“O Forasteiro do Centro Oeste” foi o vencedor na categoria Vídeo Trash do Festival Universitário Audiovisual – FUÁ, promovido pela Fundação de Cultura de Mato Grosso do Sul (FCMS), informa a assessoria de imprensa da instituição. O vídeo foi produzido pelos alunos do curso de Artes Cênicas da UFGD (Universidade Federal da Grande Dourados) que também apresentaram “Ara-Ypy”, na categoria Vídeo Ficção.
“O Forasteiro do Centro Oeste” foi inscrito por Wilyam Stevan Nicolay, com equipe de produção formada por Vanessa Lopes Ribeiro, Thiago César, Wilyam Nicolay e Wilson Leguizamon Baruki, dois últimos na direção e roteiro. Teve atuação do professor de Artes Cênicas, Braz Junior, e do acadêmico José Pedro Portugual, além de atuações que não foram para a mostra, mas que estão no original como as de Wagner Farias Torres e Zezinho Martins.
Já “Ara-Ypy” foi inscrita por Matheus Vinicius de Sousa Fernandes. É um trabalho realizado na disciplina eletiva de “Literatura e Cinema”, ministrada pelo professor Paulo Custódio, na Facale (Faculdade de Comunicação, Artes e Letras). Os demais alunos que produziram o vídeo são: Indira Brito, Anderson Andrade, Mayara Alice Barbosa, Lantiere Muniz e Cíntia da Silva.
Documentário
Além do vídeo “O Forasteiro do Centro Oeste”, outra produção da comunidade acadêmica da UFGD foi premiada pelo FUÁ. O documentário “A Joaquim” conquistou o 3º lugar nesta categoria cinematográfica. A produção foi feita pela acadêmica de Relações Internacionais, Gracia Lee, em parceria com a acadêmica do curso de Direito, Hisadora Beatriz Gonçalves Lemes. Ambas contaram com a orientação e supervisão da professora Simone Becker da Fadir (Faculdade de Direito).
O documentário é produto do projeto de pesquisa “Maiorias que são minorias, invisíveis que (não) são dizíveis: análise etnográfica de sujeitos à margem dos discursos dominantes”. O objetivo da pesquisa e do documentário é dar espaços de veiculação às vozes das travestis douradenses, cujo território de referência é a rua Joaquim Teixeira Alves. “Em suma, ‘A Joaquim’ traz consigo a ambigüidade do ‘ser homem’ e do ‘ser mulher’ inscrita, sobretudo, nos seus corpos, que tanta ojeriza e estigmatização causam à sociedade”, afirma a produtora.
FUÁ
O projeto premia e incentiva a produção audiovisual universitária. A premiação do FUÁ aconteceu sábado (26), no teatro Aracy Balabanian. Foram premiados ao todo 33 trabalhos em áudio e vídeo produzidos por acadêmicos ou recém formados de todo o Brasil. Este ano o FUÁ distribuiu prêmios de R$ 300, R$ 500 e R$ 1.000 para os três primeiros colocados em cada uma das 11 categorias em disputa.

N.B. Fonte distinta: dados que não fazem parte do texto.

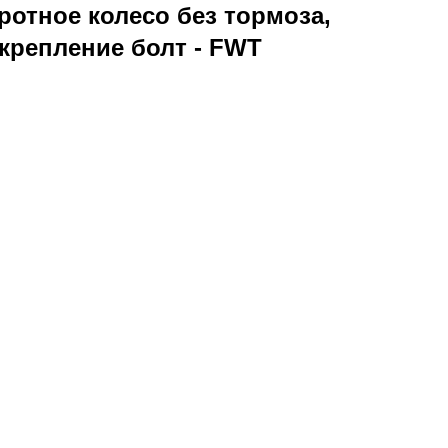
отное колесо без тормоза,
крепление болт - FWT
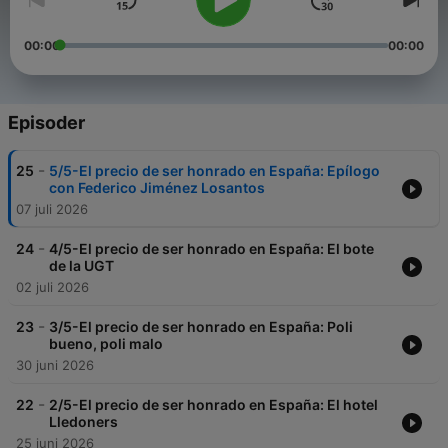
00:00
00:00
Episoder
-
25
5/5-El precio de ser honrado en España: Epílogo
con Federico Jiménez Losantos
07 juli 2026
-
24
4/5-El precio de ser honrado en España: El bote
de la UGT
02 juli 2026
-
23
3/5-El precio de ser honrado en España: Poli
bueno, poli malo
30 juni 2026
-
22
2/5-El precio de ser honrado en España: El hotel
Lledoners
25 juni 2026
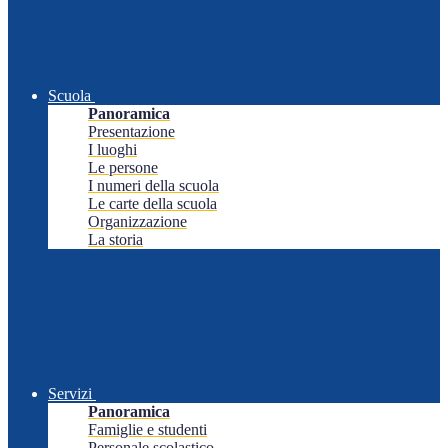
Scuola
Panoramica
Presentazione
I luoghi
Le persone
I numeri della scuola
Le carte della scuola
Organizzazione
La storia
Servizi
Panoramica
Famiglie e studenti
Personale scolastico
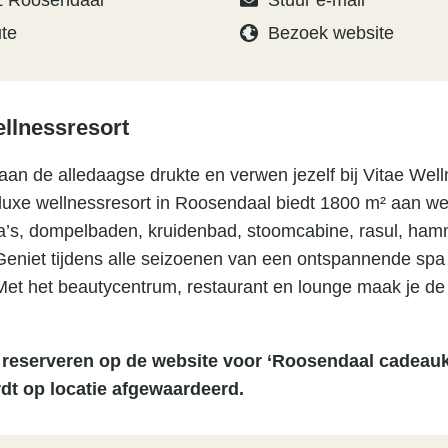
Z Roosendaal
Stuur e-mail
ute
Bezoek website
llnessresort
aan de alledaagse drukte en verwen jezelf bij Vitae Well
uxe wellnessresort in Roosendaal biedt 1800 m² aan well
a’s, dompelbaden, kruidenbad, stoomcabine, rasul, ha
Geniet tijdens alle seizoenen van een ontspannende spa
 Met het beautycentrum, restaurant en lounge maak je d
t reserveren op de website voor ‘Roosendaal cadeauk
dt op locatie afgewaardeerd.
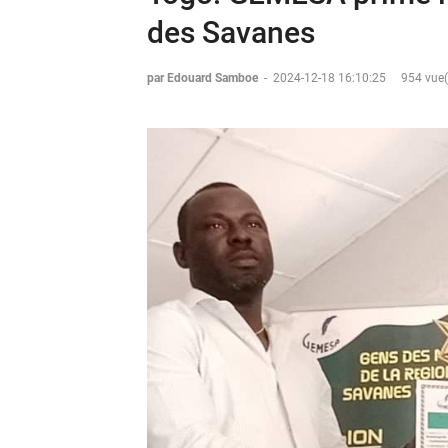
des Savanes
par Edouard Samboe
-
2024-12-18 16:10:25
954 vue(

Em 2011, o FUÁ chegou a 205 inscrições vindas de todo o País, 80 a mais do que no ano anterior, um recorde do festival. “O uso de redes sociais na divulgação e a maior interação entre a Fundação de Cultura e os universitários, com oficinas e palestras, garantiram esse crescimento. É muito bom tamanho retorno, gratifica muito”, explicou Lidiane Lima, técnica de audiovisual da Fundação organizadora do festival.
O FUÁ tem a finalidade de promover e incentivar a criação de vídeos e produtos radiofônicos produzidos por estudantes ou recém graduados, além de garantir espaço para a produção independente, estimulando a formação de novos artistas do audiovisual.